Sanjay Dutt, who runs an escort club in the film, says you don't require a degree to make somebody laugh. Instead you need a pedigree. Well, first-time director Rohit Dhawan has got it. The son of David Dhawan, who gave us some mindless comedies in the last decade before missing the trick, lives up to expectations. He has given us a sleek, upmarket version of what his father has been dishing out all these years.
A cute orphan, a staple patriotic moment, a court-room climax and that at the end of the day, heroes can't go morally wrong — it has all the chapters from Bollywood's book of clichés but is packaged in the proverbial new bottle. So, we have heroes (Akshay Kumar and John Abraham) playing male escorts in London (you can't set such ‘liberal' tales in India!) to fight recession, for, they say it is the only industry that is recession-proof.
However, recession only remains a thought, for we never see it on the screen full of lush bodies and opulent ambience. Rohit doesn't expect us to feel for the guys. No encounters with boring and aged women either; the clients they get are good looking. After all, male audiences have to be provided their share of fill! Rohit plays it safe, keeping it innocuous as if he is offering youngsters a new career option. Interestingly, the clients respect the boundaries of physical intimacy in a paid-for relationship.

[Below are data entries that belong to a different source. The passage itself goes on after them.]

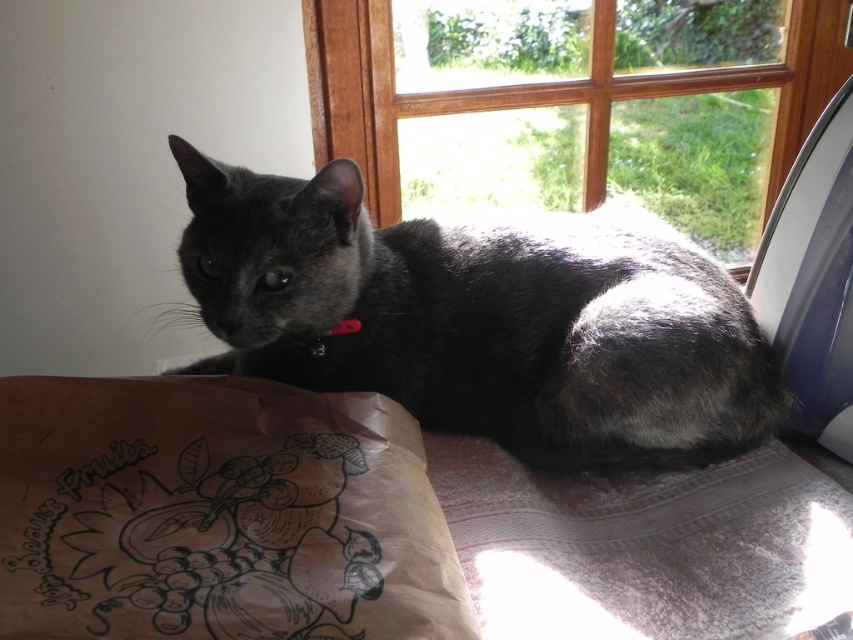 Which of these two, brown paper bag at lower left or black fabric neckband at center, stands shorter?

With less height is black fabric neckband at center.

Between point (424, 602) and point (346, 332), which one is positioned behind?

The point (346, 332) is behind.

Locate an element on the screen. brown paper bag at lower left is located at coordinates (218, 515).

Is brown paper bag at lower left positioned before wooden frame at upper center?

Yes, brown paper bag at lower left is in front of wooden frame at upper center.

Who is lower down, brown paper bag at lower left or wooden frame at upper center?

brown paper bag at lower left is below.

Is point (218, 561) positioned behind point (405, 74)?

No, (218, 561) is in front of (405, 74).

Identify the location of brown paper bag at lower left. (218, 515).

Is wooden frame at upper center above black fabric neckband at center?

Correct, wooden frame at upper center is located above black fabric neckband at center.

How much distance is there between wooden frame at upper center and black fabric neckband at center?

32.97 inches

The image size is (853, 640). What do you see at coordinates (576, 104) in the screenshot?
I see `wooden frame at upper center` at bounding box center [576, 104].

The film is shot in London, but it has to make money in Ludhiana. So, we have an Economics professor (Chitrangada Singh) at the prestigious Trinity College, who teaches the subject to his ‘favourite' student, by stripping to encourage feelings in thedesiboy. As for the emotional content, when the girlfriend asks the hero, how he will feel if he finds her stripping in front of 50 guys, the hero replies he did it for an orphan kid, and flies off to the moral high ground. Now, it is for the girl to play the pleading part…
The cynics will find it regressive, but the best part is the film doesn't take itself seriously and with ‘an adults only' tag attached to it, not many are even expected to take it seriously. The story may lack novelty, but it never drags as the two-hour long screenplay is laced with frothy gags and crispy one-liners. Rohit knows how to laugh at the clichés that dot his storyline, so the moment things begin to go syrupy or a hint of melodrama starts looming, there's a joke or a silly moment to break from the monotony. And, of course, there is Mika to give the public an irresistible item.
If you play along or see through the façade, both ways, laughs are guaranteed. Akshay and John share crackling chemistry and the girls, Deepika Padukone and Chitrangada Singh, play the dumb part with a refreshing smile. Especially Chitrangada, who makes a seamless transition from the meaningful to meaningless. In an industry full of look-alikes, she somehow manages to look different in the most plastic of characters. Directors now seem to be looking for excuses to dress John in sleeveless outfits, and the hunk is unabashedly letting his body do all the talking. An ageing Akshay is repeating himself, but manages to pull off the jokes with a straight face. If John is using his biceps, Deepika keeps putting her shapely legs forward irrespective of the climate she is shooting in. Entertainment at its superficial best!